WORK REQUIRED:
From the listing below, set down exactly the lines between the one holding "von Rechtsverletzungen werden" and the one holding "Du kannst die", inclusive. No other line is wanted.

RAW DATA below:

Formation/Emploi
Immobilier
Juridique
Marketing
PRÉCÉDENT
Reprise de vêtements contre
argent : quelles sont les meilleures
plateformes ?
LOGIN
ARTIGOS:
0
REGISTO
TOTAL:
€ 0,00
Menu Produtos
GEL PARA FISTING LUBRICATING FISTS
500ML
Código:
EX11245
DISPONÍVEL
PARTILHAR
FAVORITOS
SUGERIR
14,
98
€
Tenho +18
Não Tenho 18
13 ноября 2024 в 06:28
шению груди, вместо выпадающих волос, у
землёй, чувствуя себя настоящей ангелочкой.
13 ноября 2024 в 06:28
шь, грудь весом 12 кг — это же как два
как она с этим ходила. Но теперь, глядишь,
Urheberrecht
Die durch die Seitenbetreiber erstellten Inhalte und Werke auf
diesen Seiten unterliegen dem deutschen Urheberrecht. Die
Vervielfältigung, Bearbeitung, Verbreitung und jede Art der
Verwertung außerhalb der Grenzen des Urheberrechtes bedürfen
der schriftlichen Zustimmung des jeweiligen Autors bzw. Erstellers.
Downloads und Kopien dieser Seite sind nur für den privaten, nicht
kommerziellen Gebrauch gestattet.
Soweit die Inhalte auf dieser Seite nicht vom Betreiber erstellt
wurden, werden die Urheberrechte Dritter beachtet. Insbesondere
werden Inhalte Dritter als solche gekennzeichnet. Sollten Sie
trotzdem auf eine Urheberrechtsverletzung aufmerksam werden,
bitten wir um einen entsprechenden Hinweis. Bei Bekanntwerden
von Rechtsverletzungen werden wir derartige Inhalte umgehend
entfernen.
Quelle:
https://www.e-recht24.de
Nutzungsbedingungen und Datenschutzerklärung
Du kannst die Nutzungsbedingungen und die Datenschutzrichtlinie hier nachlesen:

End of RAW DATA.
RAW DATA below:

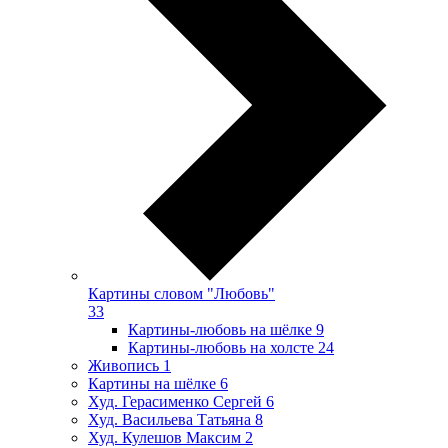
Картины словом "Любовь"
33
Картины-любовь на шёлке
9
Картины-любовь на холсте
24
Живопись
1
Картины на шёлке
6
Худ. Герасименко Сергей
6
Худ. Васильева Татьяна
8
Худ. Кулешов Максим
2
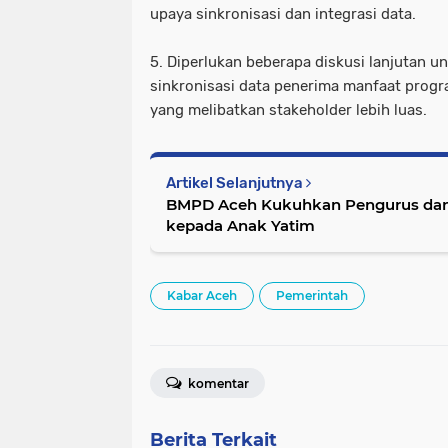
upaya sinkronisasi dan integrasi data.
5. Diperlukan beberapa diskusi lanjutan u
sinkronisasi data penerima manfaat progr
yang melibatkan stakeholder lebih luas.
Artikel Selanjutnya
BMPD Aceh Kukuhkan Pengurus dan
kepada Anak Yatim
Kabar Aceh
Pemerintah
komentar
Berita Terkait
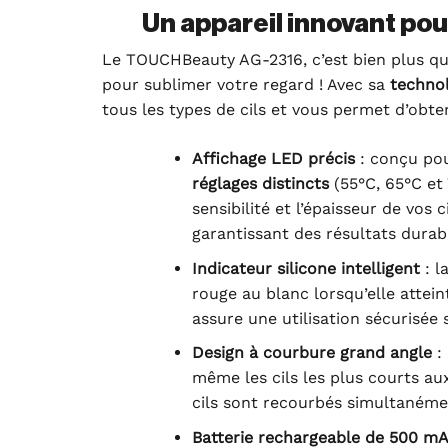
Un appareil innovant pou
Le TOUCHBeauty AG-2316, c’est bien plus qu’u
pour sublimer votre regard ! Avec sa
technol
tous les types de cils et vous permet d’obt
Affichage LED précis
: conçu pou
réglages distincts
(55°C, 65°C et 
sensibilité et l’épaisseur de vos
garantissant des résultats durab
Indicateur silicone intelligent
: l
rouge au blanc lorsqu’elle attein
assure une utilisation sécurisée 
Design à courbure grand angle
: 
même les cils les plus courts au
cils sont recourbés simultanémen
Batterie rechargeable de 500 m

End of RAW DATA.

SOLUTION FOR THIS EXERCISE:
von Rechtsverletzungen werden wir derartige Inhalte umgehend
entfernen.
Quelle:
https://www.e-recht24.de
Nutzungsbedingungen und Datenschutzerklärung
Du kannst die Nutzungsbedingungen und die Datenschutzrichtlinie hier nachlesen:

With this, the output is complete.